It all began with the realisation that there is indeed energy, vitality….spirit and soul in the universe. Perhaps I had lived with it but never understood its existence, but I suspect now that it was always there.
In 2011 the gym had arranged for Sean Conway to present a talk about his forthcoming participation in a Round the World cycle race. By chance he lived in Muswell Hill, and would pop in to my bike shop on the Broadway for advice and bits and bobs. Sean was not really a “cyclist”, but he threw himself into the (winter) training with such passion, zest and self-belief that it was easy to admire his aspiration and drive.

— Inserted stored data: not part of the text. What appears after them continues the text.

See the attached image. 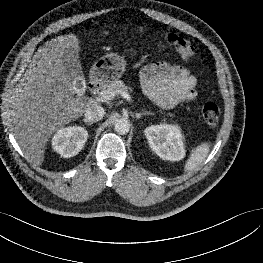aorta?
<instances>
[{
	"label": "aorta",
	"mask_w": 263,
	"mask_h": 263,
	"mask_svg": "<svg viewBox=\"0 0 263 263\" xmlns=\"http://www.w3.org/2000/svg\"><path fill=\"white\" fill-rule=\"evenodd\" d=\"M114 130L118 134H121V135L128 133L130 130L129 121L125 118H121V119L116 120L115 125H114Z\"/></svg>",
	"instance_id": "aorta-1"
}]
</instances>
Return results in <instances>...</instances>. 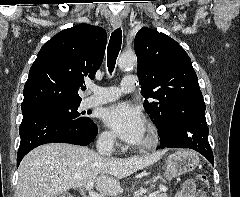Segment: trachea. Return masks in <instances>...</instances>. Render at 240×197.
<instances>
[{
	"mask_svg": "<svg viewBox=\"0 0 240 197\" xmlns=\"http://www.w3.org/2000/svg\"><path fill=\"white\" fill-rule=\"evenodd\" d=\"M122 44V31L120 28L114 30L111 34L110 41L107 48V65L108 71L113 72L116 64V59L121 49Z\"/></svg>",
	"mask_w": 240,
	"mask_h": 197,
	"instance_id": "obj_1",
	"label": "trachea"
}]
</instances>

He completed the ride in July 2012, Olympic year in the UK having ridden 16000 miles in 150 days after spending 3 weeks in an Arkansas hospital, the victim of a road traffic accident. Bloody amazing.
We kept in touch via social media, and on his return to the UK on a cold and windy Monday, 16th July, a half dozen intrepid riders escorted Sean and his beard back to North London via Box Hill (intentional) and Epsom racecourse (unintentional). The riding group consisted of Vin Cox, who had held the record for cycling around the world in 2010 at 163 days. Vin was also the author of the ‘Hungry Bike Ride’, an account of his trip from Cornwall to Scotland living off edible plants and herbs and…. roadkill.
Another member of the team was burly James Ketchell. He was, at the time, the only UK man to have rowed the Atlantic solo, and to have climbed Mount Everest.
Ian Homer the photographer deserves a mention if only for the fact that he rode with his heavy photographic equipment, and was perhaps the fastest rider in the group.
Anyway, I felt privileged to be sharing the road with these gentlemen, and at the day’s end when we went our separate ways, the good energy had touched me, I was inspired by them.
In 2013, Sean announced that he would attempt to become the first person to swim from Lands End to John O’ Groats. He was told it couldn’t be done, so he went and did it, even though it took him two months longer than planned. By chance I was cycle touring in Scotland in November 2014 when he climbed out of the water at the finish of this epic undertaking. We were planted in the tiny bar at The Crask Inn and a couple of the locals were talking about Sean’s exploits and his pantagruelian beard.
Meanwhile, James Ketchell was completing the ultimate triathlon, having rowed the Atlantic and climbed Everest, he was now cycling around the world. This odyssey drew to a close on February 1st 2014 when James brought together 9 more cyclists including Ian, to accompany him from Brighton back to Greenwich observatory from where he had set off 7 months previously.
The promenade was lashed by a cold wind and squally rain as we set off via the Devil’s Dyke. Did I mention the rain? We had barely cycled 200 metres before diving for cover in the conservatory of the Hilton hotel. When it eased off, we climbed onto the South Downs and warmed up. For all James’s great achievements, he is a good people person and spent much of the ride chatting with us all in turn. The miles passed by, the weather improved, we never really lost the cold wind, but occasionally the sun’s warmth touched us with the promise of Spring.
Ian had devised the route and managed to pull off the marvellous trick of arriving in London without climbing the North Downs. We whizzed through Redhill, Purley, Croydon and Beckenham, names as foreign to a North Londoner as Aqbaytal, Dashtobod and Oqtosh.
Before long we spread out behind our leader as he led us over the welcome home line adjacent to Greenwich observatory. About 150 people had braved the cold to greet him. James has since been top of the bill on ITV News and will no doubt be in demand for public speaking, but for me, being part of his peloton for 60 miles was a great honour.